Do Protótipo ao Produto: Como Definir Entregáveis no PIPE FAPESP

Aprenda a definir entregáveis com referência de TRL para projetos PIPE FAPESP. Software, hardware, formulações, processos — exemplos por tipo de projeto.

Entregáveis no PIPE FAPESP são os resultados tangíveis de cada atividade de pesquisa, associados a um nível de TRL pretendido. Não são o produto comercial final, mas os marcos que demonstram o progresso da pesquisa: dados experimentais, protótipos de bancada, relatórios de análise, algoritmos validados ou formulações caracterizadas. A FAPESP exige que cada entregável corresponda à “finalização da respectiva tarefa ou atividade” e sirva como ponto de controle para acompanhamento do projeto.

Entregável ≠ Produto final

O entregável de pesquisa demonstra que uma incerteza foi investigada. O produto final é o resultado da aplicação comercial de todos os entregáveis em conjunto. No PIPE, a FAPESP financia os entregáveis — a empresa desenvolve o produto.
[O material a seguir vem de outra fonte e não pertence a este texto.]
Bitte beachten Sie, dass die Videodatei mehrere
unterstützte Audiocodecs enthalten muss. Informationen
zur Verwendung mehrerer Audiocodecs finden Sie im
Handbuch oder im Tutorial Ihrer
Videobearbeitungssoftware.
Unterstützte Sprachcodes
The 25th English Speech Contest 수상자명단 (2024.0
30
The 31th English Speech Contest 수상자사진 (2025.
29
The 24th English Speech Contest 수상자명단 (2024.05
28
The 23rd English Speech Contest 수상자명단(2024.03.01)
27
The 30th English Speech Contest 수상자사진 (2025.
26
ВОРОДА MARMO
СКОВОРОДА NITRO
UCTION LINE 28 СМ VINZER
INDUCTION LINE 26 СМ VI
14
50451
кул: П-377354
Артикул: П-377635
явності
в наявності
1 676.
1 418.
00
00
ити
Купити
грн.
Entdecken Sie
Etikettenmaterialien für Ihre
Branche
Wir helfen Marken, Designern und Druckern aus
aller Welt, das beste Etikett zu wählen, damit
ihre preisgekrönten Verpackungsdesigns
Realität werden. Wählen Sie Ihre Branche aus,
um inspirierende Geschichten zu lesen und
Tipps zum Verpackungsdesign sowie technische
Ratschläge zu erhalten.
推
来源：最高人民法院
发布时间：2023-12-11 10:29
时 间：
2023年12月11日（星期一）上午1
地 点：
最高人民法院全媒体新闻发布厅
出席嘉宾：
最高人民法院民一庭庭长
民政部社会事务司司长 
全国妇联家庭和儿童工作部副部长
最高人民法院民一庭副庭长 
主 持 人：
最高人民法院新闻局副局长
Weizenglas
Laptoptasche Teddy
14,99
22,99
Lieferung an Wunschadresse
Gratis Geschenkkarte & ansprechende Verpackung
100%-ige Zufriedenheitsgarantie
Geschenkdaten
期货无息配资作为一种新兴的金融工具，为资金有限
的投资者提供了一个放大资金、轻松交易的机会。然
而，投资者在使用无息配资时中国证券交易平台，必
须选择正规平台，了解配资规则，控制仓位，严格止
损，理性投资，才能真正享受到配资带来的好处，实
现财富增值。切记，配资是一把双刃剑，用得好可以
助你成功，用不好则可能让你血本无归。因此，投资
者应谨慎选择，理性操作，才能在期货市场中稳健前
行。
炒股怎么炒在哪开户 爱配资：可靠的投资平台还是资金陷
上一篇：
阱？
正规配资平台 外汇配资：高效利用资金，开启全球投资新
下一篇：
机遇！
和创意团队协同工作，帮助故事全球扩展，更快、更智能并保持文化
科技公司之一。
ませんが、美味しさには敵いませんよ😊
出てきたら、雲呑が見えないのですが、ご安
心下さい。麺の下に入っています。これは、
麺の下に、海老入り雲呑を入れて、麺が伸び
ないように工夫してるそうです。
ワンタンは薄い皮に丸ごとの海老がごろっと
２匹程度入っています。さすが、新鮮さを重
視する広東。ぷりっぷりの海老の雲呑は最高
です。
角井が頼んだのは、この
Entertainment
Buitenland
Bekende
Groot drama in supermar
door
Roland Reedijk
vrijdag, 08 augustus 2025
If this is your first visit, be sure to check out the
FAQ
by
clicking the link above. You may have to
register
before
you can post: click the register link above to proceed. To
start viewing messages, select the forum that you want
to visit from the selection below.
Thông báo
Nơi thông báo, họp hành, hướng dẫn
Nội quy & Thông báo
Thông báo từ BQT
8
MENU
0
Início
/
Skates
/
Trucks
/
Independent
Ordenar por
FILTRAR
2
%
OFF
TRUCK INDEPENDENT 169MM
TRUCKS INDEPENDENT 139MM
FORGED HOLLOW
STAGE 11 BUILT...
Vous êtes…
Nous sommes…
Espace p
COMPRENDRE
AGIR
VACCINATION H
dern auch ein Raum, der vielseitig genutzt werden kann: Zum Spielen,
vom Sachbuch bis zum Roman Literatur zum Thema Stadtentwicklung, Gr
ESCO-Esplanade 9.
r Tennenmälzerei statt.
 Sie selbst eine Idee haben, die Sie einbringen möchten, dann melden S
Confundir os dois é um erro recorrente: proponentes que descrevem o produto comercial como entregável do projeto sinalizam ao assessor que não há pesquisa em curso, apenas desenvolvimento de produto.

Exemplos de entregáveis por tipo de projeto

TipoEntregável TRL 3Entregável TRL 5Entregável TRL 7
Software/IAAlgoritmo de PoC com dados sintéticosVersão alfa integrada, testada com dados reaisVersão beta com piloto em 5 clientes
Hardware/DispositivoProtótipo de bancada funcionalProtótipo miniaturizado, testado em ambiente simuladoProtótipo de campo testado em condições operacionais
Biotec/QuímicaSíntese + caracterização de compostosEnsaios in vitro / testes funcionaisFormulação estável + ensaios em escala piloto
Processo industrialProcesso validado em escala de bancadaProcesso validado em escala pilotoProcesso validado em escala semi-industrial

Como associar entregáveis a métricas de TRL

Cada entregável deve responder: “Que evidência concreta demonstra que avancei de TRL X para TRL Y?” A resposta deve ser específica e verificável. Por exemplo, para avançar de TRL 3 para TRL 4: “Conjunto de dados experimentais de 5 rodadas de síntese, com caracterização por MEV, DRX e análise de BET, demonstrando reprodutibilidade de distribuição de tamanho (<15% variação) e área superficial específica >200 m²/g.” Essa especificidade é o que distingue um projeto sólido de um genérico.

A regra dos entregáveis intermediários

A FAPESP acompanha projetos por meio de relatórios parciais. Projetos sem entregáveis intermediários bem definidos dificultam esse acompanhamento e podem ser interpretados como falta de planejamento. A boa prática é ter pelo menos um entregável a cada 2-3 meses de projeto, correspondendo a uma evolução verificável no TRL.

Erros comuns na definição de entregáveis

Entregáveis vagos: “Relatório final” ou “protótipo desenvolvido” não dizem o que foi alcançado nem como verificar. Todo entregável precisa de critério de aceitação.

Entregáveis administrativos: “Ata de reunião com parceiros”, “apresentação para investidores” — esses são marcos de gestão, não de pesquisa.

Não associar entregável a TRL: Sem ancoragem em TRL, o assessor não consegue avaliar se o projeto está progredindo adequadamente na maturidade tecnológica.

Entregável = produto final: “Software em produção com 100 usuários” como entregável de Fase 1 indica que a pesquisa já foi concluída antes do projeto começar — ou que não há pesquisa.

Perguntas Frequentes

Posso ter entregáveis negativos (experimento que não funcionou)? Sim, e isso é cientificamente válido. Demonstrar que uma abordagem não funciona é um resultado de pesquisa legítimo, desde que o aprendizado seja documentado e sirva de base para a próxima etapa.

Quantos entregáveis devo ter por projeto? Não há número fixo, mas projetos Fase 1 (9 meses) tipicamente têm entre 6 e 12 entregáveis. Projetos Fase 2 (24 meses) costumam ter entre 15 e 25. O critério é que cada incerteza técnica gere pelo menos um entregável verificável.

Entregáveis precisam ser físicos? Não. Datasets experimentais, modelos computacionais validados, relatórios de análise com dados primários e protocolos de teste documentados são todos entregáveis legítimos.

Fonte: FAPESP. Anexo 1 — Orientações e Modelo: Projeto de Pesquisa para Inovação. Programa PIPE, seção 6e.